• _Activity_
Everything in the data that follows has to be repeated verbatim.

• _Records for the task_
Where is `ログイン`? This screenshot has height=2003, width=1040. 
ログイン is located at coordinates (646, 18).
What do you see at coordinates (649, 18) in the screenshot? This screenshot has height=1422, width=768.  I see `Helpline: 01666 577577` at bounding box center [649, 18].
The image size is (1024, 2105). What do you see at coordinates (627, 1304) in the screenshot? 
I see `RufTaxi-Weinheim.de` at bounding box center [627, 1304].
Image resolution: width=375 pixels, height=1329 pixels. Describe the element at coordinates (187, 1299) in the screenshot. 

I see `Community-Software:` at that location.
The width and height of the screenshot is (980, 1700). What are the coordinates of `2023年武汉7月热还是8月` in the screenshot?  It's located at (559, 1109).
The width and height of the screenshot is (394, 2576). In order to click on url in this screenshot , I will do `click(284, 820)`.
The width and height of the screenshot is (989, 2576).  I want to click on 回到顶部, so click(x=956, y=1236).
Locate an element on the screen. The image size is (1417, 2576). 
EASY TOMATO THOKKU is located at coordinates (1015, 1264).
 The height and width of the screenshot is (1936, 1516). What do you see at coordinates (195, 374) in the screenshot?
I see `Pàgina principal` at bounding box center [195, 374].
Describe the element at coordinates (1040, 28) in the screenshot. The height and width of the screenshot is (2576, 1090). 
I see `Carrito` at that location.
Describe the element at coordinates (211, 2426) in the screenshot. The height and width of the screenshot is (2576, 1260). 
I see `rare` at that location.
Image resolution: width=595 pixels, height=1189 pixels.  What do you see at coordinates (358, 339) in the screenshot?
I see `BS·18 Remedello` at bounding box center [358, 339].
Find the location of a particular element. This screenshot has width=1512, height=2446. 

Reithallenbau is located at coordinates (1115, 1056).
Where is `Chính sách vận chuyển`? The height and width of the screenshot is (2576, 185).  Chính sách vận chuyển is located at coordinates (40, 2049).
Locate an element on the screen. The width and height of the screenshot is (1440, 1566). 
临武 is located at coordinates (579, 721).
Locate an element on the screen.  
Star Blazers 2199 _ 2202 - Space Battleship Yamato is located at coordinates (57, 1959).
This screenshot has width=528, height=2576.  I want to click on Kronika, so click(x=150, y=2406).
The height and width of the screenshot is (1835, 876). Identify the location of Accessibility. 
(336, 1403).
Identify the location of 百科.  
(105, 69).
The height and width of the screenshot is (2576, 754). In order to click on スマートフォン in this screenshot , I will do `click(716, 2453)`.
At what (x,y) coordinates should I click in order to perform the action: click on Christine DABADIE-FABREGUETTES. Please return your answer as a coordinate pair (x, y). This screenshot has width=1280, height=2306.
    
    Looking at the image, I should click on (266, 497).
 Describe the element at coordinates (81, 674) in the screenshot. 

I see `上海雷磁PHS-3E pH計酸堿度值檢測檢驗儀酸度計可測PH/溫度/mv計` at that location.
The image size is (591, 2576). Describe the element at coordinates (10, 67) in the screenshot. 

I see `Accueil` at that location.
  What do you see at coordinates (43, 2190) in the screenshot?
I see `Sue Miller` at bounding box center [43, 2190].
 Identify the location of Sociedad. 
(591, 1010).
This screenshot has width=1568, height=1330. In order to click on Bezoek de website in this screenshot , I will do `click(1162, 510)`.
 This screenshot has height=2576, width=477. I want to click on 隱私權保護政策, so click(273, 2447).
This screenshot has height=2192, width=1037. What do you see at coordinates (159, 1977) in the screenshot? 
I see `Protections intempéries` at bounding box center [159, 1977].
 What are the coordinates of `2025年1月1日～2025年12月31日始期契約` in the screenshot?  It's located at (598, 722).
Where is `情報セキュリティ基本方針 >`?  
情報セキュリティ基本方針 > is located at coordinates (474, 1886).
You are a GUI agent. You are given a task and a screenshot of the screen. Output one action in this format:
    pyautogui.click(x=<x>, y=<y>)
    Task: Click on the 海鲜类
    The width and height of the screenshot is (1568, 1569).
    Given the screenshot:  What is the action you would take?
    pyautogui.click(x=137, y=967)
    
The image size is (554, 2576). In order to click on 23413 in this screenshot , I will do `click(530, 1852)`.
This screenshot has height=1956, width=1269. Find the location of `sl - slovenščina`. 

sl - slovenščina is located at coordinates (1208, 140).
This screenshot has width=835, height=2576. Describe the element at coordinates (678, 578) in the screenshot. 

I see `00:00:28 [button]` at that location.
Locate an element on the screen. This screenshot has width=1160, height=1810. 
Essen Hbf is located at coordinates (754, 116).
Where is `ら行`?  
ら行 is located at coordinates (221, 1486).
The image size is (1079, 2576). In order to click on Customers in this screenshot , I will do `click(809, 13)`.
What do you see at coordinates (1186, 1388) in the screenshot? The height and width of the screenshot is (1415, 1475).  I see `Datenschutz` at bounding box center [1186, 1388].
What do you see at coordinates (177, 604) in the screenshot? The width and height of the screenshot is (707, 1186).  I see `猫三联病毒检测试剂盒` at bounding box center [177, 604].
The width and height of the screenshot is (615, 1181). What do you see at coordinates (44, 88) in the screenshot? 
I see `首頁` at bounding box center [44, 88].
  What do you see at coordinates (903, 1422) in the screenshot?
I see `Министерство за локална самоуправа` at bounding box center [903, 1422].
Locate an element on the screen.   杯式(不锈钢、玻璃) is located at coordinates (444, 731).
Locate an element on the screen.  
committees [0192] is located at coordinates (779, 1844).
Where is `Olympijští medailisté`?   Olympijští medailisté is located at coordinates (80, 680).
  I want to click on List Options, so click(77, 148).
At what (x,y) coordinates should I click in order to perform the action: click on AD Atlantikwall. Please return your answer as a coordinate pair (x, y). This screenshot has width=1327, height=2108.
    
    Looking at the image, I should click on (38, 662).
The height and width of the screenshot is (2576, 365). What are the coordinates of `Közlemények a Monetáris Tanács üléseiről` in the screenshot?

• _Written response_
Where is `ログイン`? This screenshot has height=2003, width=1040. 
ログイン is located at coordinates (646, 18).
What do you see at coordinates (649, 18) in the screenshot? This screenshot has height=1422, width=768.  I see `Helpline: 01666 577577` at bounding box center [649, 18].
The image size is (1024, 2105). What do you see at coordinates (627, 1304) in the screenshot? 
I see `RufTaxi-Weinheim.de` at bounding box center [627, 1304].
Image resolution: width=375 pixels, height=1329 pixels. Describe the element at coordinates (187, 1299) in the screenshot. 

I see `Community-Software:` at that location.
The width and height of the screenshot is (980, 1700). What are the coordinates of `2023年武汉7月热还是8月` in the screenshot?  It's located at (559, 1109).
The width and height of the screenshot is (394, 2576). In order to click on url in this screenshot , I will do `click(284, 820)`.
The width and height of the screenshot is (989, 2576).  I want to click on 回到顶部, so click(x=956, y=1236).
Locate an element on the screen. The image size is (1417, 2576). 
EASY TOMATO THOKKU is located at coordinates (1015, 1264).
 The height and width of the screenshot is (1936, 1516). What do you see at coordinates (195, 374) in the screenshot?
I see `Pàgina principal` at bounding box center [195, 374].
Describe the element at coordinates (1040, 28) in the screenshot. The height and width of the screenshot is (2576, 1090). 
I see `Carrito` at that location.
Describe the element at coordinates (211, 2426) in the screenshot. The height and width of the screenshot is (2576, 1260). 
I see `rare` at that location.
Image resolution: width=595 pixels, height=1189 pixels.  What do you see at coordinates (358, 339) in the screenshot?
I see `BS·18 Remedello` at bounding box center [358, 339].
Find the location of a particular element. This screenshot has width=1512, height=2446. 

Reithallenbau is located at coordinates (1115, 1056).
Where is `Chính sách vận chuyển`? The height and width of the screenshot is (2576, 185).  Chính sách vận chuyển is located at coordinates (40, 2049).
Locate an element on the screen. The width and height of the screenshot is (1440, 1566). 
临武 is located at coordinates (579, 721).
Locate an element on the screen.  
Star Blazers 2199 _ 2202 - Space Battleship Yamato is located at coordinates (57, 1959).
This screenshot has width=528, height=2576.  I want to click on Kronika, so click(x=150, y=2406).
The height and width of the screenshot is (1835, 876). Identify the location of Accessibility. 
(336, 1403).
Identify the location of 百科.  
(105, 69).
The height and width of the screenshot is (2576, 754). In order to click on スマートフォン in this screenshot , I will do `click(716, 2453)`.
At what (x,y) coordinates should I click in order to perform the action: click on Christine DABADIE-FABREGUETTES. Please return your answer as a coordinate pair (x, y). This screenshot has width=1280, height=2306.
    
    Looking at the image, I should click on (266, 497).
 Describe the element at coordinates (81, 674) in the screenshot. 

I see `上海雷磁PHS-3E pH計酸堿度值檢測檢驗儀酸度計可測PH/溫度/mv計` at that location.
The image size is (591, 2576). Describe the element at coordinates (10, 67) in the screenshot. 

I see `Accueil` at that location.
  What do you see at coordinates (43, 2190) in the screenshot?
I see `Sue Miller` at bounding box center [43, 2190].
 Identify the location of Sociedad. 
(591, 1010).
This screenshot has width=1568, height=1330. In order to click on Bezoek de website in this screenshot , I will do `click(1162, 510)`.
 This screenshot has height=2576, width=477. I want to click on 隱私權保護政策, so click(273, 2447).
This screenshot has height=2192, width=1037. What do you see at coordinates (159, 1977) in the screenshot? 
I see `Protections intempéries` at bounding box center [159, 1977].
 What are the coordinates of `2025年1月1日～2025年12月31日始期契約` in the screenshot?  It's located at (598, 722).
Where is `情報セキュリティ基本方針 >`?  
情報セキュリティ基本方針 > is located at coordinates (474, 1886).
You are a GUI agent. You are given a task and a screenshot of the screen. Output one action in this format:
    pyautogui.click(x=<x>, y=<y>)
    Task: Click on the 海鲜类
    The width and height of the screenshot is (1568, 1569).
    Given the screenshot:  What is the action you would take?
    pyautogui.click(x=137, y=967)
    
The image size is (554, 2576). In order to click on 23413 in this screenshot , I will do `click(530, 1852)`.
This screenshot has height=1956, width=1269. Find the location of `sl - slovenščina`. 

sl - slovenščina is located at coordinates (1208, 140).
This screenshot has width=835, height=2576. Describe the element at coordinates (678, 578) in the screenshot. 

I see `00:00:28 [button]` at that location.
Locate an element on the screen. This screenshot has width=1160, height=1810. 
Essen Hbf is located at coordinates (754, 116).
Where is `ら行`?  
ら行 is located at coordinates (221, 1486).
The image size is (1079, 2576). In order to click on Customers in this screenshot , I will do `click(809, 13)`.
What do you see at coordinates (1186, 1388) in the screenshot? The height and width of the screenshot is (1415, 1475).  I see `Datenschutz` at bounding box center [1186, 1388].
What do you see at coordinates (177, 604) in the screenshot? The width and height of the screenshot is (707, 1186).  I see `猫三联病毒检测试剂盒` at bounding box center [177, 604].
The width and height of the screenshot is (615, 1181). What do you see at coordinates (44, 88) in the screenshot? 
I see `首頁` at bounding box center [44, 88].
  What do you see at coordinates (903, 1422) in the screenshot?
I see `Министерство за локална самоуправа` at bounding box center [903, 1422].
Locate an element on the screen.   杯式(不锈钢、玻璃) is located at coordinates (444, 731).
Locate an element on the screen.  
committees [0192] is located at coordinates (779, 1844).
Where is `Olympijští medailisté`?   Olympijští medailisté is located at coordinates (80, 680).
  I want to click on List Options, so click(77, 148).
At what (x,y) coordinates should I click in order to perform the action: click on AD Atlantikwall. Please return your answer as a coordinate pair (x, y). This screenshot has width=1327, height=2108.
    
    Looking at the image, I should click on (38, 662).
The height and width of the screenshot is (2576, 365). What are the coordinates of `Közlemények a Monetáris Tanács üléseiről` in the screenshot?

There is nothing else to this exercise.